Give back each line of the listing below that contains the string "deposit".

--- Records provided Enclosed Below ---

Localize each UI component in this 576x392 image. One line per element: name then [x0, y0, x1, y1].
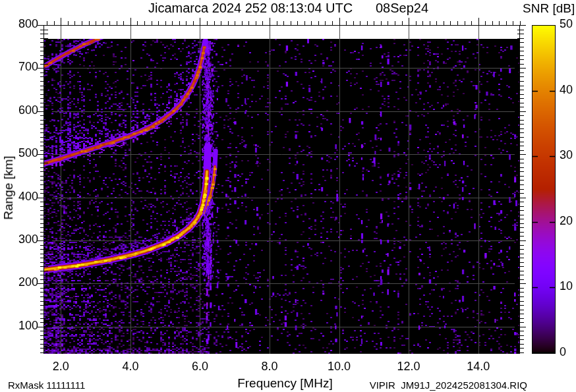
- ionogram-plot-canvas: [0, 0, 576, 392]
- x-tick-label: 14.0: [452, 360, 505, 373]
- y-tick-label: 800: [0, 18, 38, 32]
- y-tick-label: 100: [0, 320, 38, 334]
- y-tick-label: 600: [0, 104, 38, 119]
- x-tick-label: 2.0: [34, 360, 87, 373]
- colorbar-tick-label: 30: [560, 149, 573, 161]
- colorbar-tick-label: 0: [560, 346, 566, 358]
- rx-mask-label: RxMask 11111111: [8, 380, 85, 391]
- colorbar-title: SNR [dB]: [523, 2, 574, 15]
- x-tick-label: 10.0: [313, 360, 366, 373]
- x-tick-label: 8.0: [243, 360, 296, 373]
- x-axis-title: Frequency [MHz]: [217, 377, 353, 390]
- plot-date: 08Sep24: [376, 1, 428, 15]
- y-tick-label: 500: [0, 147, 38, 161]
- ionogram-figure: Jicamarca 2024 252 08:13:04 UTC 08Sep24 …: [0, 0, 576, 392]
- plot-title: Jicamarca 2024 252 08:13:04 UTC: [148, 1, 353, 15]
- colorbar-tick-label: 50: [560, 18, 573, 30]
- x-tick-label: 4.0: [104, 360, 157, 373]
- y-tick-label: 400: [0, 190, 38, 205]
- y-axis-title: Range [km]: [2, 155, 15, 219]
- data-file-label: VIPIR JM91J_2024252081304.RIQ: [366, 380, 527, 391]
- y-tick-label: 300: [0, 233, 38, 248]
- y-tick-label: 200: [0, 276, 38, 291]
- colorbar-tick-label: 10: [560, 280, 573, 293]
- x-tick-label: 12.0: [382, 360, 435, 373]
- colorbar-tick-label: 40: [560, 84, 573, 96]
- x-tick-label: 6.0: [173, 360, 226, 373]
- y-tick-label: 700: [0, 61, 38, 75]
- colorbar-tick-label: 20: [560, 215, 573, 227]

--- End of Enclosed Records provided ---
--- Records provided Enclosed Below ---

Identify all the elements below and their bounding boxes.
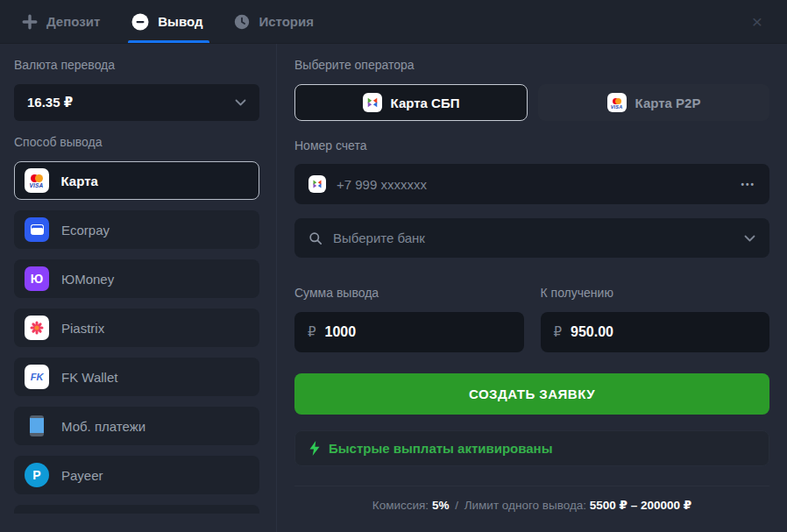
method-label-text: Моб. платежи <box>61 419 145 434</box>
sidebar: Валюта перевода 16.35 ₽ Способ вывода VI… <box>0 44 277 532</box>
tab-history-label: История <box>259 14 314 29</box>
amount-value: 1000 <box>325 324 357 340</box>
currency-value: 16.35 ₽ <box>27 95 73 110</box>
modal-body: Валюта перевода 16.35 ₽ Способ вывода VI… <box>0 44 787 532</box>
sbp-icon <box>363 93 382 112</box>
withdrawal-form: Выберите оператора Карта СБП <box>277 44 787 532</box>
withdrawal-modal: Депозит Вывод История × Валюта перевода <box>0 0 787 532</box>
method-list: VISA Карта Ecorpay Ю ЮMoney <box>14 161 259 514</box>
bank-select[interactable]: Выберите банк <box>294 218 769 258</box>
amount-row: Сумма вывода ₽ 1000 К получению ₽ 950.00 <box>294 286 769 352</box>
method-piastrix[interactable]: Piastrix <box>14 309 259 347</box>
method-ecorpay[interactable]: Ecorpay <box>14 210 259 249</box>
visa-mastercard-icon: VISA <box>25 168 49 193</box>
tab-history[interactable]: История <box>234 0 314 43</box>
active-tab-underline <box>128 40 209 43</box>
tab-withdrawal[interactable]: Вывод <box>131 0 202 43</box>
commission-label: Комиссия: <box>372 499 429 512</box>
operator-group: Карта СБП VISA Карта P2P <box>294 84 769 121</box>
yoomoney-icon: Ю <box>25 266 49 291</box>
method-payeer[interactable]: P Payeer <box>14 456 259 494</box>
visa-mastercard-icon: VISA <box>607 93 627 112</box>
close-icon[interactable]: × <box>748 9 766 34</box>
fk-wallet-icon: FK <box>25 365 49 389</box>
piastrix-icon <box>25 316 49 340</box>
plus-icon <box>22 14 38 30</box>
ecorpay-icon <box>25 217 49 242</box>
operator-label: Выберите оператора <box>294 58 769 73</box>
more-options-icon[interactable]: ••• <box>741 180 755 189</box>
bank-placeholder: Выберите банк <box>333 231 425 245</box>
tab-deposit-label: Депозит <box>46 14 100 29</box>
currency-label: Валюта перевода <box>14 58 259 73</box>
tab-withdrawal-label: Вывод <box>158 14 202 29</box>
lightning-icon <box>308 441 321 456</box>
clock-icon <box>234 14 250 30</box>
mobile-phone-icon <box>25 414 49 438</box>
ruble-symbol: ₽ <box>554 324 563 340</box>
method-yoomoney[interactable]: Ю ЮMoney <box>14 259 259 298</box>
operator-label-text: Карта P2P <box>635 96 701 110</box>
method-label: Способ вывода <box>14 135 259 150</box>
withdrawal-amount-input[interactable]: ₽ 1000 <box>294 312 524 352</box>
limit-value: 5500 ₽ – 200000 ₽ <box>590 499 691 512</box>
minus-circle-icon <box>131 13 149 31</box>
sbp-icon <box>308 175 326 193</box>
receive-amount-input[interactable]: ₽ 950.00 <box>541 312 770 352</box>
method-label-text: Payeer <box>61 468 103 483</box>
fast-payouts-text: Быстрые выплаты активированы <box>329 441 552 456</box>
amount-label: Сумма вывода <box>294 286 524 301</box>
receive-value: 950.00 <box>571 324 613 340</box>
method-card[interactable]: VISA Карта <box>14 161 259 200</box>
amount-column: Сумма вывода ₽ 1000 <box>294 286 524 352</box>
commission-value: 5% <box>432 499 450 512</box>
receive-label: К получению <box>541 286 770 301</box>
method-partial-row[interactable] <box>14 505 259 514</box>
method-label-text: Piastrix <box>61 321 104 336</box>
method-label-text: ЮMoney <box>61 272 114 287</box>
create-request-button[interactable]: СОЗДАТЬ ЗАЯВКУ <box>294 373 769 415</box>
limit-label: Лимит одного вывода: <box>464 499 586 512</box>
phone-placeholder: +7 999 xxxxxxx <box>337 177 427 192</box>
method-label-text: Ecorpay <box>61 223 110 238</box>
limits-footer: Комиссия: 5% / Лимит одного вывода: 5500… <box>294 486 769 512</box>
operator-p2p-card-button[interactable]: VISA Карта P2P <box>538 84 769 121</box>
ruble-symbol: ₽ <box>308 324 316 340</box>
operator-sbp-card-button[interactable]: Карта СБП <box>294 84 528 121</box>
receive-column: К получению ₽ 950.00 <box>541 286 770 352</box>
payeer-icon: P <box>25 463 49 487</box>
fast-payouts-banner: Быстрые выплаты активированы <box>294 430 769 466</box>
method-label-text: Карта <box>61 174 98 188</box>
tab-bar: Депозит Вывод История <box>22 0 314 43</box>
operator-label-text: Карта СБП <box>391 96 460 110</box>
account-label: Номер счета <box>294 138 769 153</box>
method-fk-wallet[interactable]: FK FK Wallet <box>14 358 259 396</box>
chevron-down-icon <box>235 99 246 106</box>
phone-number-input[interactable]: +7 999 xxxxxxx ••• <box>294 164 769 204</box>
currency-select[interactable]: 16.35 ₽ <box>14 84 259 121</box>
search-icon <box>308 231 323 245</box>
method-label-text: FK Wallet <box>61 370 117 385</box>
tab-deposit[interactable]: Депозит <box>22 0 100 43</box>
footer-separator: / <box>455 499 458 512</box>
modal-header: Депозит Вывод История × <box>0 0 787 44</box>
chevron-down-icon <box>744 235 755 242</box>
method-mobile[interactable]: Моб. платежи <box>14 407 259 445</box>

--- End of Enclosed Records provided ---

> _Answer to the problem_:
tab-deposit-label: Депозит <box>46 14 100 29</box>
tab-deposit[interactable]: Депозит <box>22 0 100 43</box>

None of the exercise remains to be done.